Pino Wilson è stato il primo capitano della storia della Lazio ad essere diventato campione d’Italia.

L’ex difensore ha raccontato alcuni aneddoti della sua epoca ed il suo legame con il club, ai microfoni di Calciomercato.com: «La Lazio rappresenta tutta la mia vita. Abbiamo capito di poter vincere lo Scudetto, nel ’74, dopo averlo sfiorato l’anno prima. Eravamo partiti con l’obiettivo di fare molto bene. Verso metà febbraio ci siamo resi conto che potevamo non vincerlo, ma almeno giocarci lo scudetto. La molla è scattata dopo il 3-1 contro la Juventus. Maestrelli? Sapeva creare un grande rapporto umano con tutti noi. Oggi si parla di pugno di ferro, lui non ha mai alzato la voce: bastava un suo sguardo per capire cosa volesse dirci. Inoltre, con lui si poteva parlare di qualsiasi cosa. Era come un secondo padre. C’erano due clan ben distinti. Nella partitella del venerdì nessuno toglieva mai il piede, era più importante di quella della domenica. La bravura di Tommaso è stata proprio quella di trasformarci nelle gare ufficiali. In campionato giocavamo sempre uno per l’altro, tutti per Maestrelli. Oggi dopo un gol si corre sotto la curva, noi andavamo tutti ad abbracciare l’allenatore».

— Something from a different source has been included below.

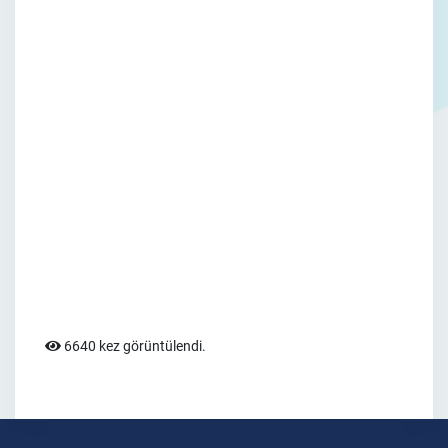
6640 kez görüntülendi.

LONG JOHN – Wilson ha voluto anche ricordare il compagno, nonché amico, Giorgio Chinaglia: «Era il ragazzo al quale ero più legato. Abbiamo fatto una vita calcistica parallela, dall’Internapoli ai Cosmos. Una volta che io avevo già lasciato l’America, mi disse che anche se eravamo lontani e ci sentivamo poco continuavamo a volerci bene e lo sapevamo. Questo è il più bel ricordo che ho di lui. Eravamo una squadra abbastanza portata agli scherzi, non c’era nessuno col muso. Un giorno Giorgio si presentò con un paio di scarpe nuove di coccodrillo, pagate tantissimo. Durante la notte gliel’abbiamo attaccate al chiodo».